# Cedar Lamp



## mark81253 (Dec 1, 2011)

This isn't quite finished yet but I couldn't wait to show it off. A lamp from red aromatic cedar. This is a four piece assembly that I just found out it will require a fifth piece- a wide base so it won't fall over.:lol:



















The center portion is actually inside out turning with a center cedar shaft for the wiring:










This photo doesn't really do it justice but the space between the center shaft and the hollow of the inside out is LED lit up just to sex it up a bit. Now to turn a base and finish 'er up:


----------



## BernieW (Sep 12, 2006)

Absolutely beautiful Mark. Yep I think a wide base will be in order. Please post when you have it finished. What finish are you going to use on it. Well done.


----------



## Mike (Nov 22, 2004)

Neat project Mark, I like it.


----------



## Slapshot (Nov 30, 2011)

Very nice, can't wait to see the finished piece.


----------



## mark81253 (Dec 1, 2011)

She's pretty much done.
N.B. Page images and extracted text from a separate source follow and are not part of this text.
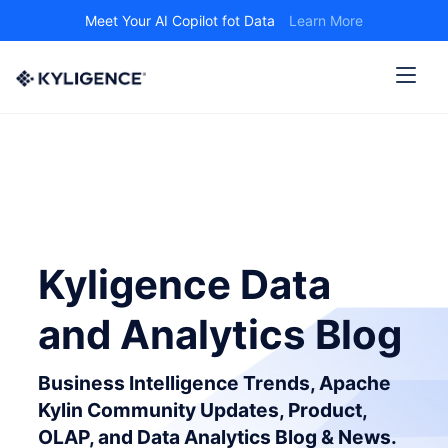
Meet Your AI Copilot fot Data
Learn More
Kyligence Data
and Analytics Blog
Business Intelligence Trends, Apache
Kylin Community Updates, Product,
OLAP, and Data Analytics Blog & News.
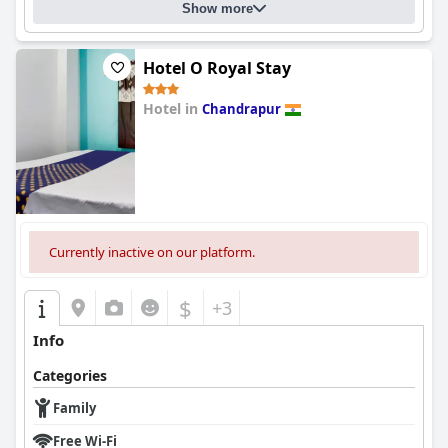
Show more
Hotel O Royal Stay
Hotel in
Chandrapur
0.0
Currently inactive on our platform.
$
+3
Info
Categories
Family
Free Wi-Fi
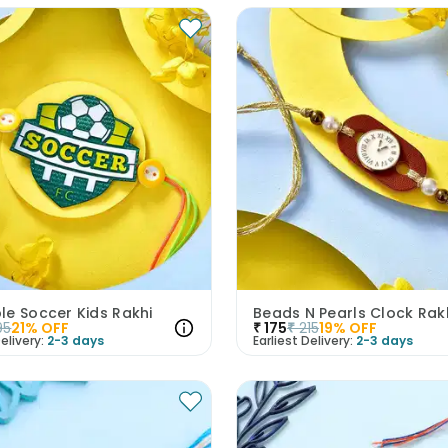
le Soccer Kids Rakhi
Beads N Pearls Clock Rak
95
21
% OFF
₹
175
₹
215
19
% OFF
elivery:
2-3 days
Earliest Delivery:
2-3 days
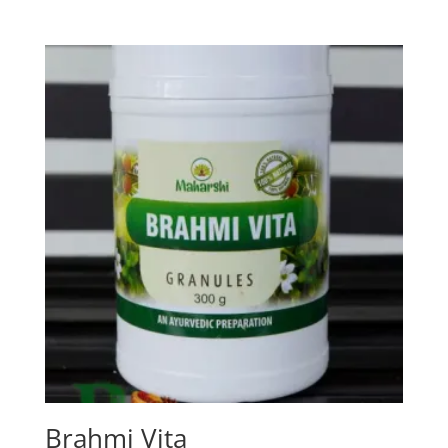
Brahmi Vita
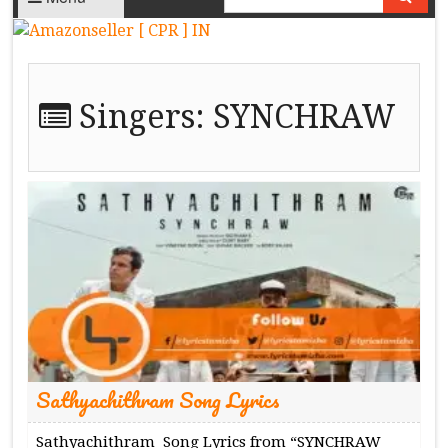
Singers:
SYNCHRAW
Sathyachithram Song Lyrics
Sathyachithram Song Lyrics from “SYNCHRAW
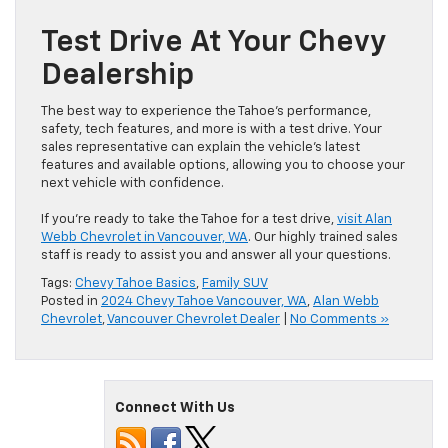
Test Drive At Your Chevy
Dealership
The best way to experience the Tahoe’s performance,
safety, tech features, and more is with a test drive. Your
sales representative can explain the vehicle’s latest
features and available options, allowing you to choose your
next vehicle with confidence.
If you’re ready to take the Tahoe for a test drive,
visit Alan
Webb Chevrolet in Vancouver, WA
. Our highly trained sales
staff is ready to assist you and answer all your questions.
Tags:
Chevy Tahoe Basics
,
Family SUV
Posted in
2024 Chevy Tahoe Vancouver, WA
,
Alan Webb
Chevrolet
,
Vancouver Chevrolet Dealer
|
No Comments »
Connect With Us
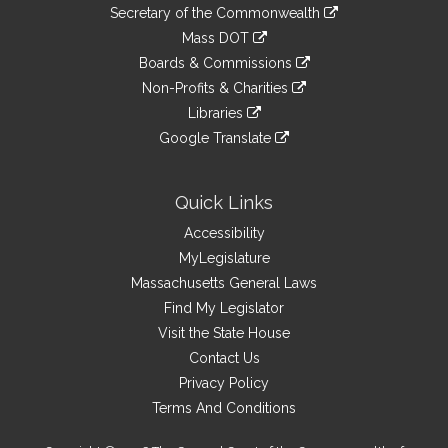
to
Links
link
Secretary of the Commonwealth
an
to
link
Mass DOT
external
an
to
link
site
Boards & Commissions
external
an
to
link
site
Non-Profits & Charities
external
an
to
link
site
Libraries
external
an
to
link
site
Google Translate
external
an
to
link
site
external
an
to
site
external
an
Quick Links
site
external
Accessibility
site
MyLegislature
Massachusetts General Laws
Find My Legislator
Visit the State House
Contact Us
Privacy Policy
Terms And Conditions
Got the base turned and installed. This thing sorta got out of control. It is HUGE, over 4 feet tall. Finished in Minwax wipe on poly. I really like this one. As you can see the coloring and grain in this wood is absolutely spectacular. The ideas just keep on coming and coming..........


----------



## BernieW (Sep 12, 2006)

That turned out beautiful Mark. How does the smaller base stand? Is it pretty stable. Gotta love turning cedar.


----------